The crash and how it happened
In April 2000, Air Philippines flight 541 crashed on a clear day, killing 131 passengers and crew. One official said that smoke came out of the plane while it was still in the air and preparing to make a second landing approach at a runway at Davao airport.
Originally, the Boeing 737-200 had been in service at Southwest Airlines (LUV). It was "worked extremely hard over its life" during the roughly 20 years Southwest operated it, according to a deposition taken from consulting aircraft inspector Sal Caracciolo of Avtrac Limited by aviation attorney Jerry Sterns, who represented the families of some of those killed on the flight.
As you might expect for any type of complex machinery, there's a regular maintenance program that requires various degrees of inspection. When still in Southwest's possession, the 737-200 came due for what is called a C-4 check, which requires the company to remove most of the panels on the outside of the plane and remove all the seats, galleys, and lavatories.

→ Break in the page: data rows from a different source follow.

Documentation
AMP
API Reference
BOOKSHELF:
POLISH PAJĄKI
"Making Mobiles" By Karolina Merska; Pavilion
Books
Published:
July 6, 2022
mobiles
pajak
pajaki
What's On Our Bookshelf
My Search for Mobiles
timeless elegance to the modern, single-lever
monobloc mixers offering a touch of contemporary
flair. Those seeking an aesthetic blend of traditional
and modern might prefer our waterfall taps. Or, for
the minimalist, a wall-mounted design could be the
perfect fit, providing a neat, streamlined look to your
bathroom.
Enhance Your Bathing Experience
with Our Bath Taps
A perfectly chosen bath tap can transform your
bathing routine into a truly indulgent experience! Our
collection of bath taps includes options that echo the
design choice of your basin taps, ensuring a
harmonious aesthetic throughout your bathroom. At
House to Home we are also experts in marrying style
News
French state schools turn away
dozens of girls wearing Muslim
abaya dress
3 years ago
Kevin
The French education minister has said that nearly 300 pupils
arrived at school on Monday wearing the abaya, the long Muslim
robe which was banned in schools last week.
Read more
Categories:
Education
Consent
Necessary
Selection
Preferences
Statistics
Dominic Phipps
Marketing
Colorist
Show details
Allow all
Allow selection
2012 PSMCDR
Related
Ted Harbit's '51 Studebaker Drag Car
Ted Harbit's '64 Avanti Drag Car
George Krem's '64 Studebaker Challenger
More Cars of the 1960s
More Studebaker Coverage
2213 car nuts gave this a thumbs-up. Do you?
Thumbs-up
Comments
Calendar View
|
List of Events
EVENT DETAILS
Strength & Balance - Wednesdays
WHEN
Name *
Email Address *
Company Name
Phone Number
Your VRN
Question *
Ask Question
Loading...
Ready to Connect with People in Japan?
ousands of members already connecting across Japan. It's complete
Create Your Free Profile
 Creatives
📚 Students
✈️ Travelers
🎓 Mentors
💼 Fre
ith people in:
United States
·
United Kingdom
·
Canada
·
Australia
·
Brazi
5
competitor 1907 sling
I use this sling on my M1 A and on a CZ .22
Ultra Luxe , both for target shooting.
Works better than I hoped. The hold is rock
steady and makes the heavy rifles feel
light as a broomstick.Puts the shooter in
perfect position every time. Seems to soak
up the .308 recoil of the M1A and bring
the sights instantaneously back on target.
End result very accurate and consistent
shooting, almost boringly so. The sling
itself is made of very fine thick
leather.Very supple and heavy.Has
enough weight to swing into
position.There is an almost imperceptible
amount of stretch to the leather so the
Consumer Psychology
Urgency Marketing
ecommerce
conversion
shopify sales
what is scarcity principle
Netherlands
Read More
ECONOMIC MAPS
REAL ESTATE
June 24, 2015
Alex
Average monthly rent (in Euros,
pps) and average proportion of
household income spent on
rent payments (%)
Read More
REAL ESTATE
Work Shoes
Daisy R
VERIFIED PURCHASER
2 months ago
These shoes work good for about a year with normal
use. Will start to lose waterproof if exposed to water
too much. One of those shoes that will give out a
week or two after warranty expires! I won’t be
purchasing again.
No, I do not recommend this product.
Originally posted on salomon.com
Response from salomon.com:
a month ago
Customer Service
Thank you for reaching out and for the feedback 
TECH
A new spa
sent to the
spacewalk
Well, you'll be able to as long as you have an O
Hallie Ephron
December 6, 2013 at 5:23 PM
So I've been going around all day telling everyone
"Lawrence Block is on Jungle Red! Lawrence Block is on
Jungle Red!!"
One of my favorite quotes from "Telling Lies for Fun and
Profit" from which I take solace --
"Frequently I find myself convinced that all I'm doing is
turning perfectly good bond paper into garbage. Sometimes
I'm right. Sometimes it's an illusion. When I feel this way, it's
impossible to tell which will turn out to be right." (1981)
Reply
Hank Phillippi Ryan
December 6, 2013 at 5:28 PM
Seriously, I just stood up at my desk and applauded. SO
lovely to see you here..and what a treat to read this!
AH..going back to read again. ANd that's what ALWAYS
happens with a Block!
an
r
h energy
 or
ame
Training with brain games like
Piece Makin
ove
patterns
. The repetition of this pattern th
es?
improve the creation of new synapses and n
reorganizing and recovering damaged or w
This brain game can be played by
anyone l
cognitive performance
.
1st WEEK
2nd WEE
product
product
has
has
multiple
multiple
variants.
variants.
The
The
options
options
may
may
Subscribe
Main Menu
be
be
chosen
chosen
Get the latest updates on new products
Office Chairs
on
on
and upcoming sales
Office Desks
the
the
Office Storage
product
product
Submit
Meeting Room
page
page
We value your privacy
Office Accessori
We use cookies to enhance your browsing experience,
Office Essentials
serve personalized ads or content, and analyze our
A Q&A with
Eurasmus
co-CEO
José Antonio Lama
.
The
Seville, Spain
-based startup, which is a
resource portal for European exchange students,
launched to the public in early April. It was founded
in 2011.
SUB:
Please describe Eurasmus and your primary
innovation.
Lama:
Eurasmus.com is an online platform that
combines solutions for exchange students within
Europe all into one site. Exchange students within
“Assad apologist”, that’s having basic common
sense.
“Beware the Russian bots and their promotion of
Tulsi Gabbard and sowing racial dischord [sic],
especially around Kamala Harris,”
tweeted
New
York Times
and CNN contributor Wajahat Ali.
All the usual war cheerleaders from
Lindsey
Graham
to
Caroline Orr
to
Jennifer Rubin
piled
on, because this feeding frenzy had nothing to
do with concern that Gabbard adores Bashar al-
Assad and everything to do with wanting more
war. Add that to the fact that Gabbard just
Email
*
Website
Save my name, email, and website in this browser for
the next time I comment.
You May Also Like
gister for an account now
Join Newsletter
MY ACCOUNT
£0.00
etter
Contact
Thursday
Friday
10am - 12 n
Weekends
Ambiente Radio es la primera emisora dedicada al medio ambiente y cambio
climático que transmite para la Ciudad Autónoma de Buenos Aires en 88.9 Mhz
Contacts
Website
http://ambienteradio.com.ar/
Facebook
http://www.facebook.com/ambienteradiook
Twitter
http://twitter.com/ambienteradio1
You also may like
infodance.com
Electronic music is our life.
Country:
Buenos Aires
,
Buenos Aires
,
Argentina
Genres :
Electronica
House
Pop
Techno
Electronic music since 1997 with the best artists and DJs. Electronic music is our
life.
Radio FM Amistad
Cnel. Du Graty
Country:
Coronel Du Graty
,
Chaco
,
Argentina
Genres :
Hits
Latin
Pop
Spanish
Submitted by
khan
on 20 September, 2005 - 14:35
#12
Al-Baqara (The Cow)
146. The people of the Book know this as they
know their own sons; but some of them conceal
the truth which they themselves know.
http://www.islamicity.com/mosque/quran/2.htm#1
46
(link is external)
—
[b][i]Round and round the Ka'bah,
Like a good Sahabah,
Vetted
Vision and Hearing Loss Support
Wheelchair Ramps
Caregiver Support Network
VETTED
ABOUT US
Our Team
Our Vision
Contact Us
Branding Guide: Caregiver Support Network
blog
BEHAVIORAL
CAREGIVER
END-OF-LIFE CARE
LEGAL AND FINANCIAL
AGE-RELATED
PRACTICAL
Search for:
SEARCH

It's a major -- and, according to Sterns, expensive -- procedure. Someone would have to examine the entire structure down to the welds.
"They decided not to do that and decommissioned it and put it out in the Arizona desert," Sterns told me.
Enter the leasing company
Southwest moved the aircraft to an Arizona boneyard, which is when aircraft leasing company AAR Corp. (AIR) considered whether to acquire the plane and lease it to a non-American airline. (If kept in the U.S., FAA regulations would have required the major inspection.) Avtrac inspected the craft for AAR. According to Caracciolo's inspection report:
Continued operation of this aircraft will undoubtedly result in an ever-increasing maintenance burden, and extended maintenance downtime.The inspector also wrote that "AAR should proceed with caution if considering acquiring this aircraft."
AAR decided to buy the craft and subsequently leased it to Air Philippines. Leasing is a popular option for the air industry. Airlines can buy planes without the large capital outlay upfront and leasing companies make a lot of money on the payments.
Doing the D-check
"They did some work on it and fixed it up, but what they did not do was a D check," Sterns says.
I asked AAR whether it makes any formal determination of whether an airline had the necessary experience and ability in maintenance to deal with such a worn plane. The company never made a spokesperson available nor provided a statement to address the question.
The plane crashed and plaintiffs alleged that the condition of the plane could have contributed to the accident. "Our expert said that it had several things wrong with it when it left the US that could have caused [the accident]," Sterns said.
Plaintiffs wanted to sue in the U.S. because of the potential for higher damage awards than in the Philippines. But that meant finding a U.S. company, and the only candidate was AAR.
According to Sterns, the leasing company tried to use a defense called "lessor out of possession." AAR claimed that the plane was not in its possession or control, and so it couldn't, under U.S. law, be held liable for accidents. But the AAR lease had a lot of conditions giving the company forms of control, Sterns says:
We can take the plane back at any time, we can have it grounded at any time, we can walk in any time, we can dictate the training of your pilots and we can keep back a maintenance reserve in case you don't maintain the plane.AAR agreed to a $165 million settlement.
What makes this case interesting is that it might foreshadow liability in more recent foreign-airline disasters. Sterns, who is not professionally involved in either case, points to two recent crashes that could attract similar treatment. In June 2009, a Yemenia Air plane crashed at sea, killing all but 1 person. The families of the victims filed suit against International Lease Finance Corporation, which owns a fleet of 1,000 aircraft and whose corporate parent is infamous insurance company AIG. An Air India Express crash in 2010 could potentially be another such case.
More business for plaintiff lawyers, and greater potential business uncertainty for leasing company executives who thought that they had walled their companies off from liability issues.